### Exercise aim:
Filter the data for lines with the word "либо", then copy every line so identified.

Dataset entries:
____________
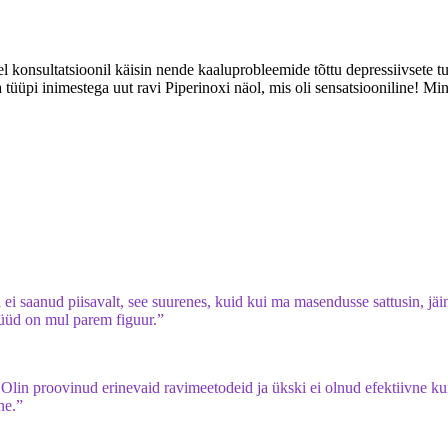
 konsultatsioonil käisin nende kaaluprobleemide tõttu depressiivsete t
da tüüpi inimestega uut ravi Piperinoxi näol, mis oli sensatsiooniline! M
i saanud piisavalt, see suurenes, kuid kui ma masendusse sattusin, jäin
nüüd on mul parem figuur.”
 Olin proovinud erinevaid ravimeetodeid ja ükski ei olnud efektiivne ku
ne.”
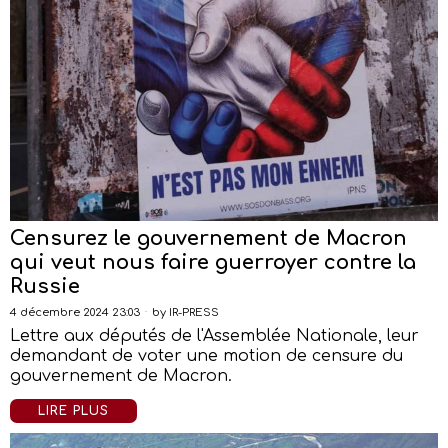
Censurez le gouvernement de Macron
qui veut nous faire guerroyer contre la
Russie
4 décembre 2024 23:03
by
IR-PRESS
Lettre aux députés de l'Assemblée Nationale, leur
demandant de voter une motion de censure du
gouvernement de Macron.
LIRE PLUS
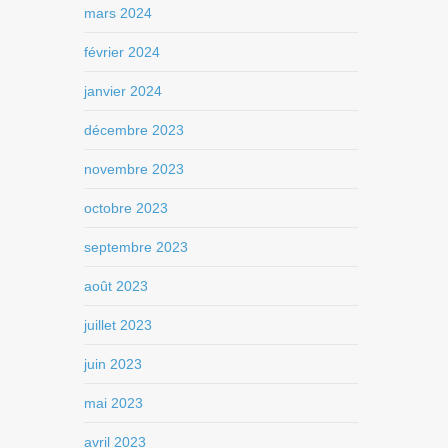
mars 2024
février 2024
janvier 2024
décembre 2023
novembre 2023
octobre 2023
septembre 2023
août 2023
juillet 2023
juin 2023
mai 2023
avril 2023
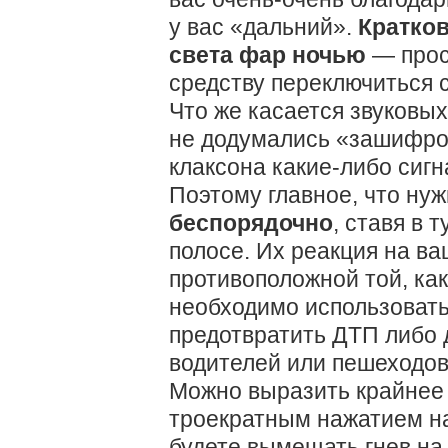
у вас «дальний».
Кратко
света фар ночью
— прос
средству переключиться с
Что же касается звуковых
не додумались «зашифров
клаксона какие-либо сигн
Поэтому главное, что ну
беспорядочно
, ставя в 
полосе. Их реакция на в
противоположной той, как
необходимо использовать,
предотвратить ДТП либо 
водителей или пешеходов
Можно выразить крайнее
троекратным нажатием на 
будете вымещать гнев на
____________
### Output of the task:
клаксона какие-либо сигн
предотвратить ДТП либо 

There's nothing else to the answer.